> **Your task**:
The records that follow are to be repeated exactly, with no pictures carried over.

Stored entries
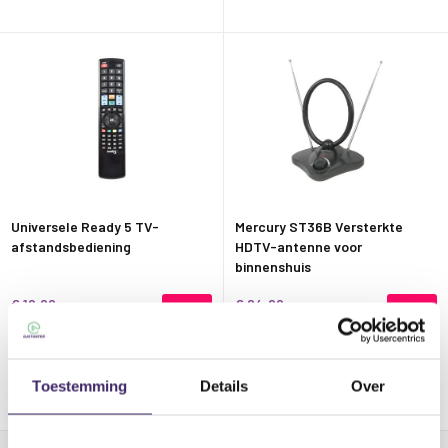
Universele Ready 5 TV-
Mercury ST36B Versterkte
afstandsbediening
HDTV-antenne voor
binnenshuis
€ 19,99
€ 24,99
€ 24,95
€ 26,99
Voor 17:00 uur besteld, morgen in
Voor 17:00 uur besteld, morgen in
Toestemming
Details
Over
huis
huis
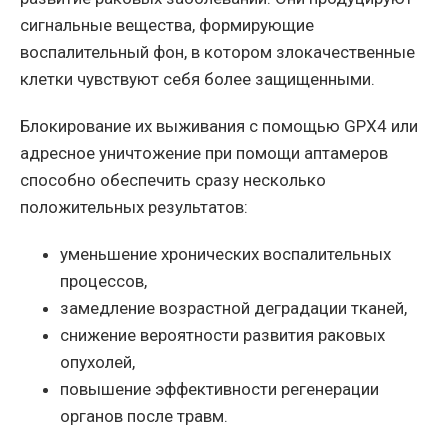
сигнальные вещества, формирующие
воспалительный фон, в котором злокачественные
клетки чувствуют себя более защищенными.
Блокирование их выживания с помощью GPX4 или
адресное уничтожение при помощи аптамеров
способно обеспечить сразу несколько
положительных результатов:
уменьшение хронических воспалительных
процессов,
замедление возрастной деградации тканей,
снижение вероятности развития раковых
опухолей,
повышение эффективности регенерации
органов после травм.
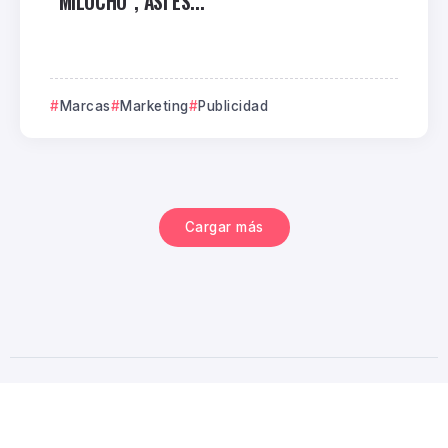
“MILOCHO”, ASÍ ES...
Marcas
Marketing
Publicidad
Cargar más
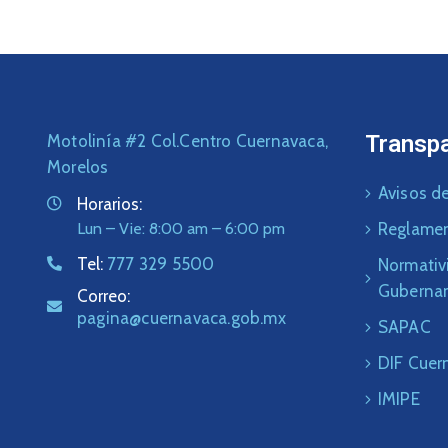
Transp
Motolinía #2 Col.Centro Cuernavaca,
Morelos
Avisos de
Horarios:
Lun – Vie: 8:00 am – 6:00 pm
Reglame
Tel:
777 329 5500
Normativ
Guberna
Correo:
pagina@cuernavaca.gob.mx
SAPAC
DIF Cuer
IMIPE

> **Result of the exercise**:
Universele Ready 5 TV-
Mercury ST36B Versterkte
afstandsbediening
HDTV-antenne voor
binnenshuis
€ 19,99
€ 24,99
€ 24,95
€ 26,99
Voor 17:00 uur besteld, morgen in
Voor 17:00 uur besteld, morgen in
Toestemming
Details
Over
huis
huis
сигнальные вещества, формирующие
воспалительный фон, в котором злокачественные
клетки чувствуют себя более защищенными.
Блокирование их выживания с помощью GPX4 или
адресное уничтожение при помощи аптамеров
способно обеспечить сразу несколько
положительных результатов:
уменьшение хронических воспалительных
процессов,
замедление возрастной деградации тканей,
снижение вероятности развития раковых
опухолей,
повышение эффективности регенерации
органов после травм.
“MILOCHO”, ASÍ ES...
Marcas
Marketing
Publicidad
Cargar más
Transp
Motolinía #2 Col.Centro Cuernavaca,
Morelos
Avisos de
Horarios:
Lun – Vie: 8:00 am – 6:00 pm
Reglame
Tel:
777 329 5500
Normativ
Guberna
Correo:
pagina@cuernavaca.gob.mx
SAPAC
DIF Cuer
IMIPE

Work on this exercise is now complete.